Saved entries:
----

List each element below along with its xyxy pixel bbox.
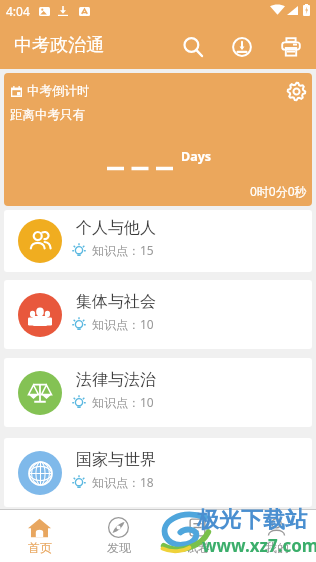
button[interactable]: 发现 [79,510,158,562]
button[interactable]: 我的 [237,510,316,562]
button[interactable]: Print [267,23,315,70]
button[interactable]: 试卷 [158,510,237,562]
button[interactable]: 国家与世界 [4,438,312,507]
staticText: 试卷 [186,540,210,555]
staticText: 国家与世界 [76,450,156,470]
staticText: 发现 [107,540,131,555]
button[interactable]: 法律与法治 [4,358,312,427]
staticText: 距离中考只有 [10,107,85,123]
button[interactable]: Download [218,23,266,70]
staticText: 知识点：18 [92,474,154,490]
staticText: 中考倒计时 [27,83,90,99]
button[interactable]: 集体与社会 [4,280,312,349]
staticText: 中考政治通 [14,34,104,57]
staticText: 知识点：10 [92,394,154,410]
staticText: 我的 [265,540,289,555]
staticText: www.xz7.com [202,534,316,557]
staticText: 集体与社会 [76,292,156,312]
staticText: 4:04 [6,3,30,19]
button[interactable]: Search [169,23,217,70]
staticText: 个人与他人 [76,218,156,238]
button[interactable]: Settings [274,73,312,113]
staticText: 0时0分0秒 [250,183,307,199]
staticText: 极光下载站 [197,506,307,534]
staticText: 知识点：10 [92,316,154,332]
staticText: 法律与法治 [76,370,156,390]
button[interactable]: 首页 [0,510,79,562]
button[interactable]: 中考倒计时 [4,73,312,206]
staticText: Days [181,148,212,165]
button[interactable]: 个人与他人 [4,210,312,272]
staticText: 知识点：15 [92,242,154,258]
staticText: 首页 [28,540,52,555]
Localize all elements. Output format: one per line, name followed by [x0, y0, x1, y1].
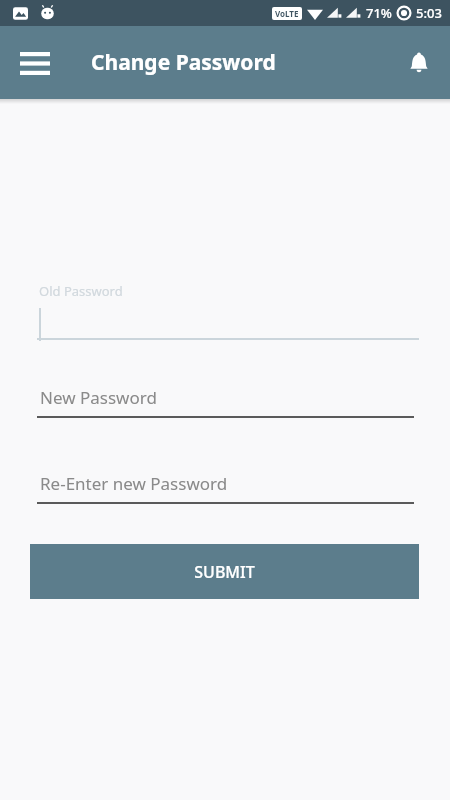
button[interactable]: Notifications	[396, 40, 442, 86]
button[interactable]: Re-Enter new Password	[0, 470, 450, 504]
button[interactable]: New Password	[0, 384, 450, 418]
staticText: Change Password	[91, 48, 276, 77]
staticText: New Password	[40, 386, 157, 409]
staticText: VoLTE	[275, 8, 299, 19]
button[interactable]: Old Password	[0, 282, 450, 340]
staticText: Old Password	[39, 282, 123, 300]
staticText: 5:03	[416, 4, 442, 22]
button[interactable]: SUBMIT	[30, 544, 419, 599]
staticText: Re-Enter new Password	[40, 472, 228, 495]
staticText: SUBMIT	[194, 561, 255, 583]
staticText: 71%	[366, 4, 392, 22]
button[interactable]: Open navigation menu	[12, 40, 58, 86]
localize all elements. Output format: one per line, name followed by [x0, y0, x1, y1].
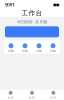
staticText: 功能: [22, 49, 28, 53]
staticText: 今日待办 共 8 项: [17, 19, 47, 24]
staticText: ●●: [53, 2, 59, 7]
staticText: 功能: [36, 49, 42, 53]
staticText: 工作台: [22, 9, 42, 17]
staticText: 标签: [50, 96, 56, 99]
staticText: 标签: [8, 96, 14, 99]
staticText: 功能: [50, 49, 56, 53]
staticText: 9:41: [5, 1, 15, 8]
staticText: 功能: [8, 49, 14, 53]
staticText: 标签: [29, 96, 35, 99]
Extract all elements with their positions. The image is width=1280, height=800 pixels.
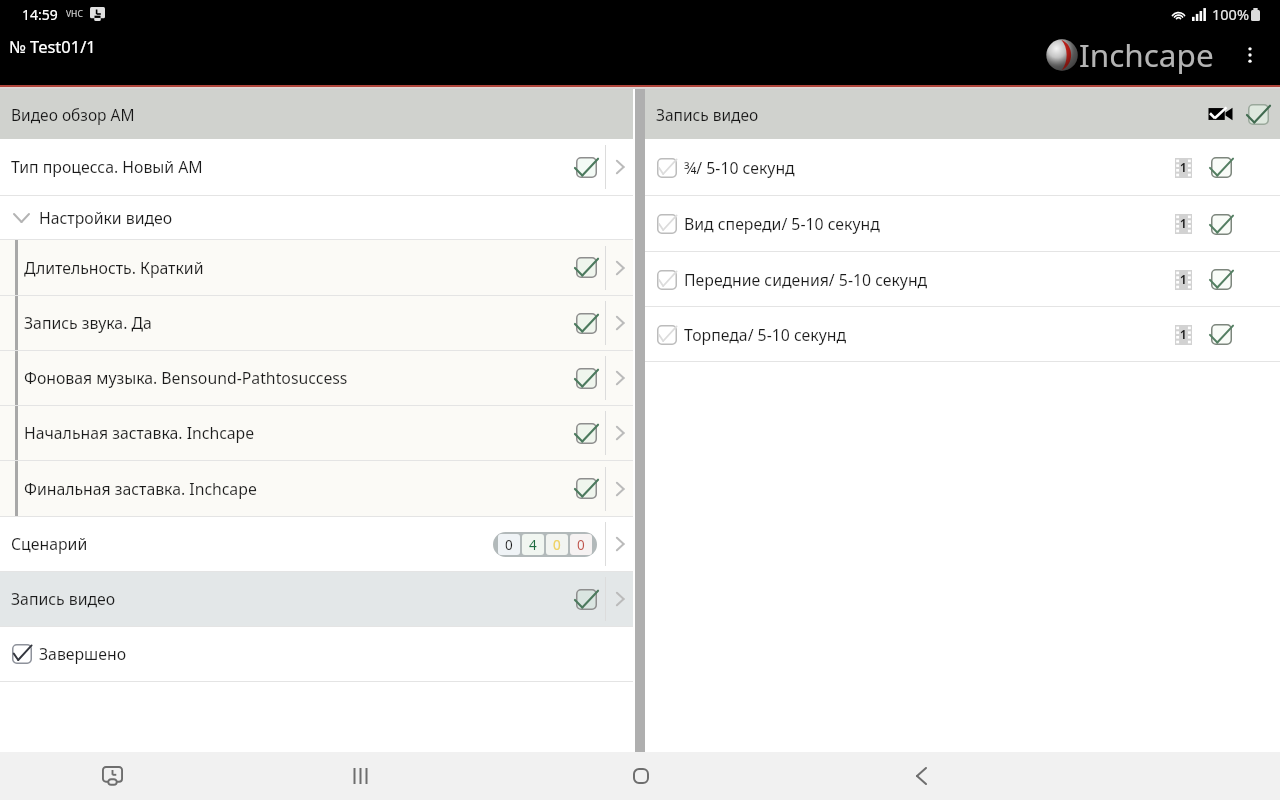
staticText: 0 <box>553 536 561 554</box>
staticText: Фоновая музыка. Bensound-Pathtosuccess <box>24 367 576 389</box>
staticText: Настройки видео <box>39 207 173 229</box>
button[interactable]: Screenshot <box>82 752 142 800</box>
staticText: Торпеда/ 5-10 секунд <box>684 324 1175 346</box>
button[interactable]: Передние сидения/ 5-10 секунд <box>645 252 1280 307</box>
staticText: Длительность. Краткий <box>24 257 576 279</box>
staticText: Запись видео <box>11 588 576 610</box>
button[interactable]: Настройки видео <box>0 196 633 239</box>
button[interactable]: Вид спереди/ 5-10 секунд <box>645 196 1280 252</box>
staticText: Запись звука. Да <box>24 312 576 334</box>
button[interactable]: Back <box>891 752 951 800</box>
staticText: Передние сидения/ 5-10 секунд <box>684 269 1175 291</box>
button[interactable]: Финальная заставка. Inchcape <box>0 461 633 516</box>
staticText: Вид спереди/ 5-10 секунд <box>684 213 1175 235</box>
staticText: Начальная заставка. Inchcape <box>24 422 576 444</box>
staticText: 1 <box>1180 160 1187 176</box>
button[interactable]: 0 <box>493 532 597 557</box>
staticText: Финальная заставка. Inchcape <box>24 478 576 500</box>
button[interactable]: Завершено <box>0 627 633 681</box>
staticText: 0 <box>505 536 513 554</box>
staticText: 1 <box>1180 216 1187 232</box>
staticText: 100% <box>1212 4 1249 24</box>
button[interactable]: Record all videos <box>1204 101 1237 127</box>
button[interactable]: Фоновая музыка. Bensound-Pathtosuccess <box>0 351 633 405</box>
staticText: 0 <box>577 536 585 554</box>
staticText: 1 <box>1180 272 1187 288</box>
staticText: 14:59 <box>22 5 58 24</box>
button[interactable]: Home <box>611 752 671 800</box>
button[interactable]: ¾/ 5-10 секунд <box>645 139 1280 196</box>
button[interactable]: Торпеда/ 5-10 секунд <box>645 307 1280 362</box>
staticText: 1 <box>1180 327 1187 343</box>
button[interactable]: Check all <box>1244 100 1273 129</box>
staticText: 4 <box>529 536 537 554</box>
button[interactable]: Начальная заставка. Inchcape <box>0 406 633 460</box>
staticText: ¾/ 5-10 секунд <box>684 157 1175 179</box>
staticText: Сценарий <box>11 533 493 555</box>
button[interactable]: Тип процесса. Новый АМ <box>0 139 633 195</box>
button[interactable]: Запись видео <box>0 572 633 626</box>
button[interactable]: Запись звука. Да <box>0 296 633 350</box>
staticText: № Test01/1 <box>9 35 96 57</box>
staticText: VHC <box>66 8 83 20</box>
staticText: Видео обзор АМ <box>11 104 135 125</box>
staticText: Запись видео <box>656 104 1204 125</box>
staticText: Завершено <box>39 643 127 665</box>
button[interactable]: More options <box>1232 37 1268 73</box>
button[interactable]: Recent apps <box>330 752 390 800</box>
button[interactable]: Длительность. Краткий <box>0 240 633 295</box>
button[interactable]: Сценарий <box>0 517 633 571</box>
staticText: Тип процесса. Новый АМ <box>11 156 576 178</box>
staticText: Inchcape <box>1079 33 1214 76</box>
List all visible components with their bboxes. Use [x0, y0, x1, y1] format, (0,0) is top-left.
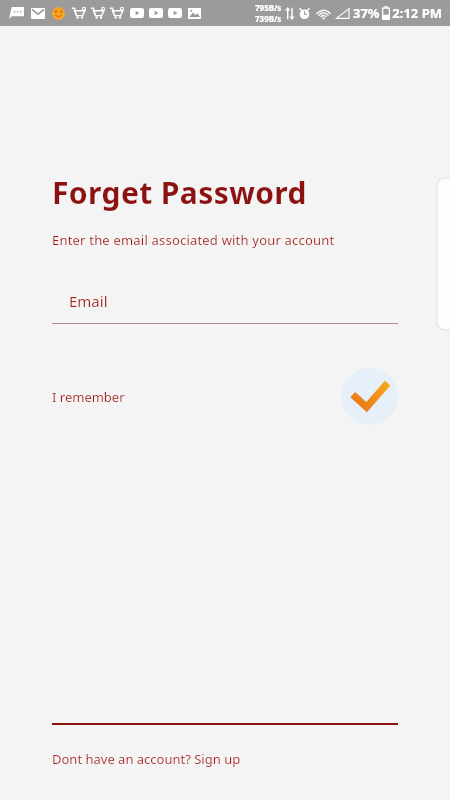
staticText: Email	[69, 291, 108, 311]
staticText: Enter the email associated with your acc…	[52, 231, 335, 249]
button[interactable]: I remember	[52, 384, 125, 410]
staticText: 2:12 PM	[392, 4, 442, 22]
button[interactable]: Submit	[341, 368, 398, 425]
button[interactable]: Email	[52, 291, 398, 324]
staticText: 37%	[353, 4, 380, 22]
staticText: 739B/s	[255, 13, 282, 24]
staticText: Forget Password	[52, 172, 307, 213]
staticText: 795B/s	[255, 2, 282, 13]
button[interactable]: Dont have an account? Sign up	[52, 750, 241, 768]
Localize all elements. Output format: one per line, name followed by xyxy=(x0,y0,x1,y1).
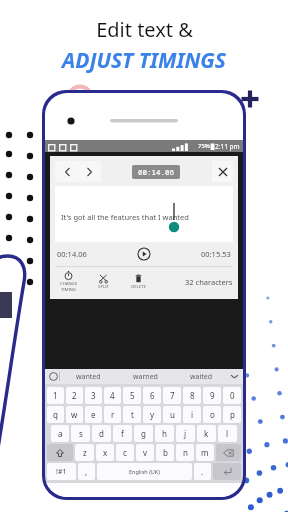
button[interactable]: o xyxy=(203,406,221,423)
staticText: b xyxy=(163,447,168,458)
button[interactable]: t xyxy=(123,406,141,423)
staticText: 8 xyxy=(190,390,195,401)
staticText: a xyxy=(58,428,63,439)
button[interactable]: DELETE xyxy=(125,274,151,290)
button[interactable]: f xyxy=(113,425,132,442)
staticText: 75% xyxy=(198,142,210,150)
button[interactable]: 9 xyxy=(203,387,221,404)
button[interactable]: j xyxy=(176,425,195,442)
staticText: s xyxy=(79,428,83,439)
button[interactable]: More suggestions xyxy=(229,371,240,382)
button[interactable]: g xyxy=(134,425,153,442)
button[interactable]: Close xyxy=(212,161,233,182)
button[interactable]: 8 xyxy=(183,387,201,404)
staticText: ADJUST TIMINGS xyxy=(62,46,226,75)
button[interactable]: It's got all the features that I wanted xyxy=(55,186,233,242)
staticText: 00:15.53 xyxy=(201,249,231,259)
button[interactable]: k xyxy=(197,425,216,442)
staticText: , xyxy=(85,466,88,477)
button[interactable]: n xyxy=(176,444,194,461)
staticText: 6 xyxy=(150,390,155,401)
button[interactable]: u xyxy=(163,406,181,423)
button[interactable]: 1 xyxy=(47,387,64,404)
button[interactable]: Previous xyxy=(55,161,101,182)
button[interactable]: warned xyxy=(117,369,173,384)
button[interactable]: Emoji xyxy=(48,371,59,382)
button[interactable]: 6 xyxy=(143,387,161,404)
button[interactable]: English (UK) xyxy=(97,463,192,480)
staticText: 3 xyxy=(91,390,96,401)
staticText: j xyxy=(184,428,187,439)
staticText: 2:11 pm xyxy=(215,142,240,151)
button[interactable]: 4 xyxy=(104,387,121,404)
button[interactable]: y xyxy=(143,406,161,423)
staticText: warned xyxy=(133,372,158,382)
staticText: 9 xyxy=(210,390,215,401)
staticText: p xyxy=(230,409,235,420)
button[interactable]: h xyxy=(155,425,174,442)
staticText: t xyxy=(131,409,134,420)
button[interactable]: z xyxy=(75,444,94,461)
staticText: !#1 xyxy=(56,467,67,477)
button[interactable]: Next xyxy=(80,163,98,181)
button[interactable]: 2 xyxy=(66,387,83,404)
button[interactable]: Enter xyxy=(213,463,241,480)
button[interactable]: b xyxy=(156,444,174,461)
staticText: h xyxy=(162,428,167,439)
staticText: f xyxy=(121,428,124,439)
button[interactable]: c xyxy=(116,444,134,461)
staticText: y xyxy=(150,409,155,420)
staticText: w xyxy=(71,409,78,420)
button[interactable]: p xyxy=(223,406,241,423)
button[interactable]: r xyxy=(104,406,121,423)
button[interactable]: x xyxy=(96,444,114,461)
button[interactable]: Play xyxy=(137,247,151,261)
button[interactable]: wanted xyxy=(60,369,117,384)
button[interactable]: l xyxy=(218,425,237,442)
button[interactable]: w xyxy=(66,406,83,423)
button[interactable]: CHANGE TIMING xyxy=(55,271,81,292)
staticText: 00:14.06 xyxy=(57,249,87,259)
button[interactable]: a xyxy=(51,425,69,442)
staticText: l xyxy=(226,428,229,439)
button[interactable]: Backspace xyxy=(216,444,241,461)
button[interactable]: !#1 xyxy=(47,463,76,480)
staticText: x xyxy=(103,447,108,458)
staticText: k xyxy=(204,428,209,439)
staticText: v xyxy=(143,447,148,458)
button[interactable]: s xyxy=(71,425,90,442)
staticText: 5 xyxy=(130,390,135,401)
staticText: CHANGE TIMING xyxy=(60,281,77,292)
staticText: n xyxy=(183,447,188,458)
staticText: wanted xyxy=(76,372,101,382)
staticText: waited xyxy=(190,372,213,382)
staticText: i xyxy=(191,409,194,420)
button[interactable]: 3 xyxy=(85,387,102,404)
button[interactable]: Previous xyxy=(58,163,76,181)
button[interactable]: . xyxy=(194,463,211,480)
button[interactable]: m xyxy=(196,444,214,461)
staticText: 4 xyxy=(110,390,115,401)
staticText: Edit text & xyxy=(96,16,193,43)
button[interactable]: waited xyxy=(173,369,229,384)
button[interactable]: Shift xyxy=(47,444,73,461)
button[interactable]: v xyxy=(136,444,154,461)
button[interactable]: q xyxy=(47,406,64,423)
button[interactable]: i xyxy=(183,406,201,423)
staticText: 1 xyxy=(53,390,58,401)
button[interactable]: 00:14.06 xyxy=(138,167,174,177)
staticText: 00:14.06 xyxy=(138,167,174,177)
button[interactable]: 5 xyxy=(123,387,141,404)
button[interactable]: 0 xyxy=(223,387,241,404)
button[interactable]: , xyxy=(78,463,95,480)
button[interactable]: e xyxy=(85,406,102,423)
staticText: u xyxy=(170,409,175,420)
staticText: r xyxy=(111,409,115,420)
staticText: English (UK) xyxy=(129,468,160,475)
button[interactable]: SPLIT xyxy=(90,274,116,290)
staticText: q xyxy=(53,409,58,420)
button[interactable]: d xyxy=(92,425,111,442)
staticText: 32 characters xyxy=(185,277,233,287)
staticText: o xyxy=(210,409,215,420)
button[interactable]: 7 xyxy=(163,387,181,404)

----

_EXERCISE DESCRIPTION:_
Find every line in the records that has the string "Output", then state how many there are and nothing else.

_TASK SOLUTION:_
3